Yale notified about 119,000 alumni, faculty and staff earlier this week that, between 2008 and 2009, hackers breached a University database and extracted their names and social security numbers.
The breach, which in some cases also compromised dates of birth, email addresses and physical addresses, remained undetected for more than a decade. It was not until June that the University discovered the intrusion while conducting a security review of its servers, according to University spokesman Karen Peart.
“In the 10 years since this intrusion was perpetrated, Yale has continually improved its electronic security,” Peart said in a statement to the News. She added that the security review that uncovered the intrusion was the one of those improvements.
According to Peart, the University deleted the personal information compromised in the breach in September 2011 to clear out unnecessary personal data, though, at the time, administrators were still unaware of the hacking.
The identity of the perpetrator or perpetrators remains unknown. Asked whether Yale would conduct an investigation, Peart said it would not be possible to identify the culprit 10 years after the fact.
Indeed, according to Michael Fischer, a Yale computer science professor who specializes in security and cryptography, said attribution is difficult. Fischer said he too received a letter, notifying him that his information had been compromised in the breach, adding that the University’s disclosure has left many questions unanswered.

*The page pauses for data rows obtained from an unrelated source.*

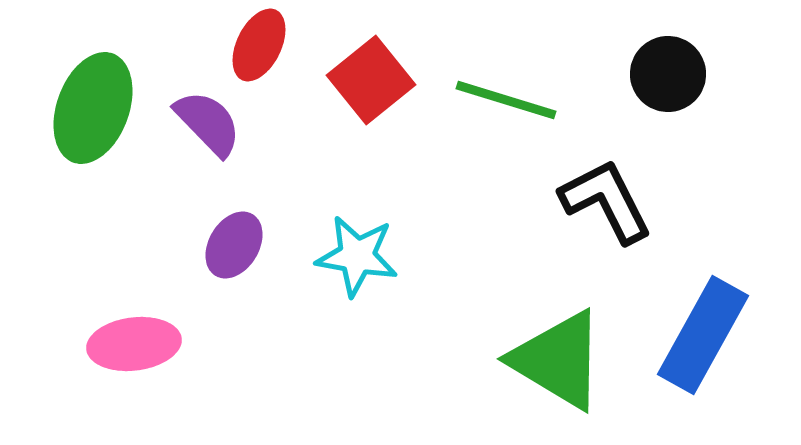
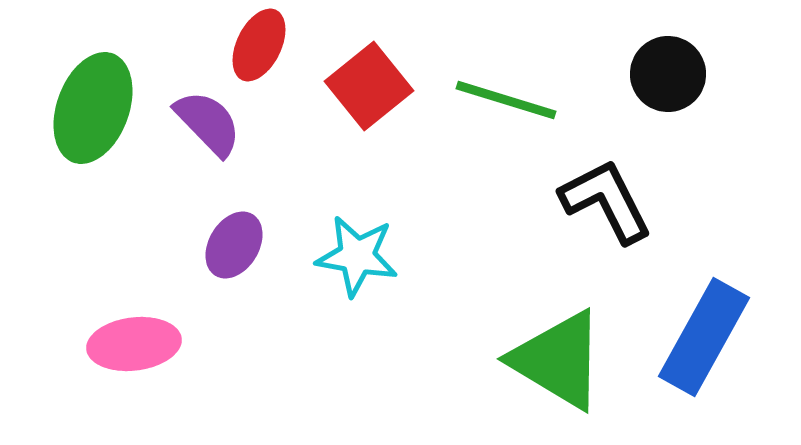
red square: moved 2 px left, 6 px down
blue rectangle: moved 1 px right, 2 px down
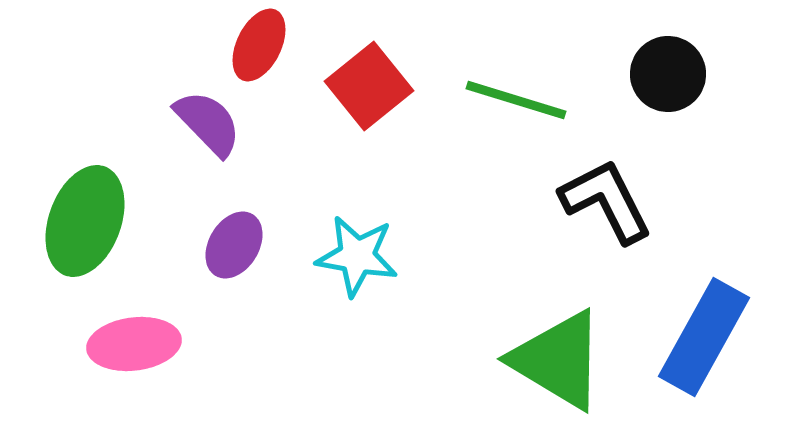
green line: moved 10 px right
green ellipse: moved 8 px left, 113 px down
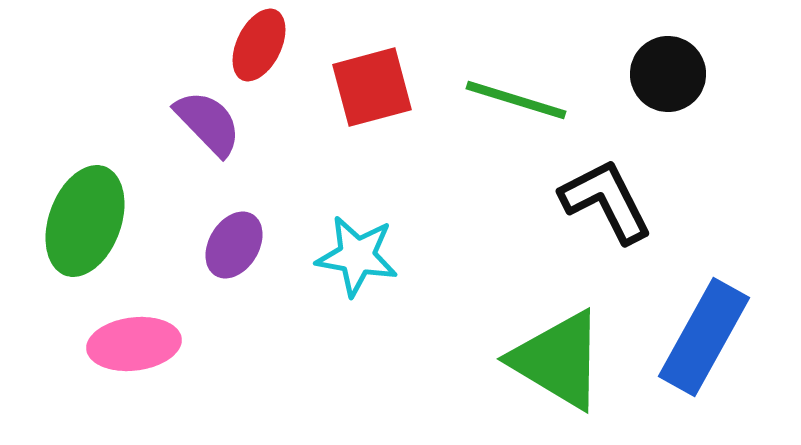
red square: moved 3 px right, 1 px down; rotated 24 degrees clockwise
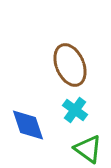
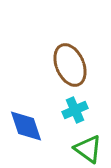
cyan cross: rotated 30 degrees clockwise
blue diamond: moved 2 px left, 1 px down
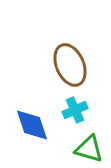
blue diamond: moved 6 px right, 1 px up
green triangle: moved 1 px right; rotated 20 degrees counterclockwise
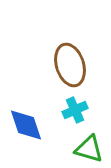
brown ellipse: rotated 6 degrees clockwise
blue diamond: moved 6 px left
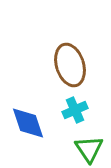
blue diamond: moved 2 px right, 2 px up
green triangle: rotated 40 degrees clockwise
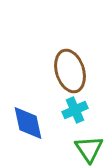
brown ellipse: moved 6 px down
blue diamond: rotated 6 degrees clockwise
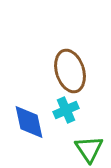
cyan cross: moved 9 px left
blue diamond: moved 1 px right, 1 px up
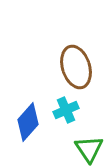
brown ellipse: moved 6 px right, 4 px up
blue diamond: moved 1 px left; rotated 54 degrees clockwise
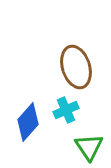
green triangle: moved 2 px up
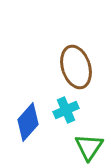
green triangle: rotated 8 degrees clockwise
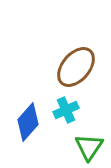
brown ellipse: rotated 57 degrees clockwise
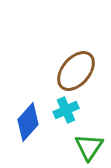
brown ellipse: moved 4 px down
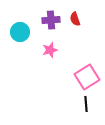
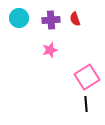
cyan circle: moved 1 px left, 14 px up
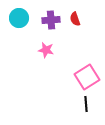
pink star: moved 4 px left; rotated 28 degrees clockwise
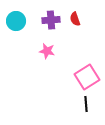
cyan circle: moved 3 px left, 3 px down
pink star: moved 1 px right, 1 px down
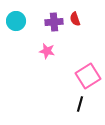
purple cross: moved 3 px right, 2 px down
pink square: moved 1 px right, 1 px up
black line: moved 6 px left; rotated 21 degrees clockwise
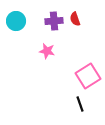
purple cross: moved 1 px up
black line: rotated 35 degrees counterclockwise
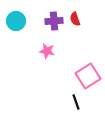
black line: moved 4 px left, 2 px up
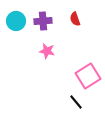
purple cross: moved 11 px left
black line: rotated 21 degrees counterclockwise
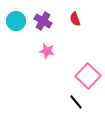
purple cross: rotated 36 degrees clockwise
pink square: rotated 15 degrees counterclockwise
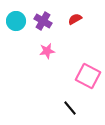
red semicircle: rotated 80 degrees clockwise
pink star: rotated 21 degrees counterclockwise
pink square: rotated 15 degrees counterclockwise
black line: moved 6 px left, 6 px down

“It’s very vague about what database was penetrated,” he said. “What happened in January 2009 — did it stop then? Did Yale update their software and that stopped the breach, or am I to read this as sometime during that nine-month period intruders gained access?”
The University notified alumni, faculty, and staff affected by the breach on July 26 and 27, more than a month after it became aware of the intrusion.
“I am writing, with regret, to inform you that, between April 2008 and January 2009, intruders gained electronic access to a Yale database and extracted names and Social Security numbers, including yours,” wrote Senior Vice President for Operations Jack Callahan in a letter to those affected.
This is not the first time the University has lost its grip on the data of students, faculty, and staff. Several times, stolen University computers have compromised the personal information of thousands. In 2010, then-Connecticut Attorney General Richard Blumenthal launched an investigation after the theft of a laptop at the School of Medicine that held health information on upwards of 1,000 individuals.
That same year, the names and social security numbers of 43,000 Yale affiliates were discovered to be publicly available on Google. The information was stored on one of the University’s file transfer protocol servers, used to hold open-source materials. When Google expanded its searches to include FTP servers, that information became publicly searchable. The University was not made aware of the problem until a former student found his social security number on the first page of search results for his own name.
Following the incident, the University found no evidence that information had been exploited and offered credit monitoring services and insurance to those affected.
And again in 2012, data was breached when the hacker group NullCrew claimed it obtained personal information from Yale students and staff members in an effort to prove security faults in the University’s databases.
And Yale’s own computer science department is not immune to data intrusion. On April 2, 2012, the department became aware of an account compromise on a machine, likely due to a weak password, Fischer said. The account belonged to someone no longer in the department, he added.
But the most recent breach of data far exceeds the 2010 or 2012 intrusions. In response to the June discovery, Yale is offering to cover 12 months of identity monitoring services to U.S. residents, and recommends that those affected watch for signs of misuse of their personal information.